2 of 2 people found the following review helpful:
4.0 out of 5 stars
A Commando comic without the pictures, July 17, 2011
This review is from: Blood of Honour (Jack Tanner 3) (Hardcover)
Billed as "Sharpe for WWII meets Commando comics" that description is completely correct. This is the third in the Jack Tanner series, and really its more of the same: if you liked the previous two books (The Odin Mission and Darkest Hour) then you'll like this. If military fiction is not your thing, then you won't - there is not a lot of gripping characterisation going on here, more struggle for survival with extra explosives.
Blood of Honour is the 1941 Battle of Crete, and is historically accurate in details large and small (as you'd expect from a historian who also writes novels). There is a short note at the end of the book about the real campaign and how it played out: it really is a bit of a mystery how Crete fell to the Nazis.
Tanner here is part of the British army dug in at Heraklion, fending off the assault by German paratroopers, while making friends and enemies (not necessarily in that order) with the locals and then retreating by RN Destroyer, pleasure yacht, foot and submarine.
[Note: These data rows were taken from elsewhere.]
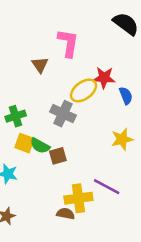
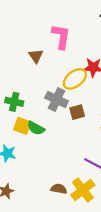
green cross: (16, 116) -> (14, 102), turned 30
brown square: (58, 156) -> (77, 112), moved
yellow cross: (78, 198) -> (83, 190), moved, turned -30

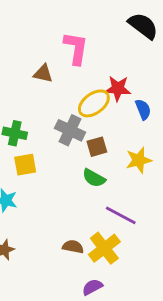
brown triangle: (36, 56) -> (43, 74), turned -42
yellow square: (22, 126) -> (25, 165), turned -30
green semicircle: (36, 128) -> (94, 178), moved

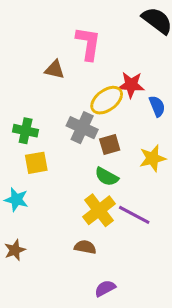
yellow cross: (104, 248) -> (99, 210), moved

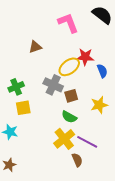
pink L-shape: (88, 43) -> (68, 23), moved, turned -30
brown triangle: (55, 70) -> (35, 47), turned -32
green cross: (26, 131) -> (16, 87), turned -35
brown semicircle: (85, 247) -> (77, 160), moved, turned 56

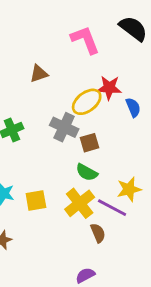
yellow star: (99, 105) -> (129, 189), moved
yellow square: (23, 108) -> (36, 201), moved

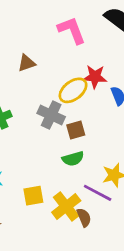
green semicircle: (87, 172) -> (73, 159), turned -45
yellow square: (36, 201) -> (33, 196), moved
yellow cross: (80, 203) -> (66, 207), moved

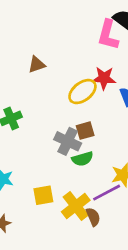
pink L-shape: (72, 30) -> (108, 35), moved, turned -144
gray cross: (51, 115) -> (68, 141), moved
purple line: (98, 193) -> (107, 193), turned -56

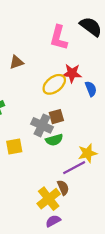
pink L-shape: (108, 35) -> (59, 38), moved
yellow square: (43, 195) -> (14, 147), moved
yellow cross: (76, 206) -> (49, 199), moved

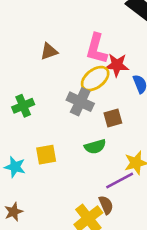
pink L-shape: (59, 38) -> (96, 49), moved
brown square: (56, 117) -> (113, 118), moved
gray cross: (42, 125) -> (80, 102), moved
Holland does a good job of capturing the fatigue and disappointment of retreat after retreat for the British Army, but then again, you are never in any doubt about how it will all end: Tanner is never in any real danger, in the sense it is always clear he is our hero, for all he is drawn in the odd shade of grey.
I haven't read Sharpe (yet) so can't speak how it compares in a literary sense, but this is readable, accurate and, if you want suspense, why read military historical fiction at all - the result has generally been known for a fair while! Holland is probably a better historian than fictioneer, yet one can do worse than read Blood of Honour.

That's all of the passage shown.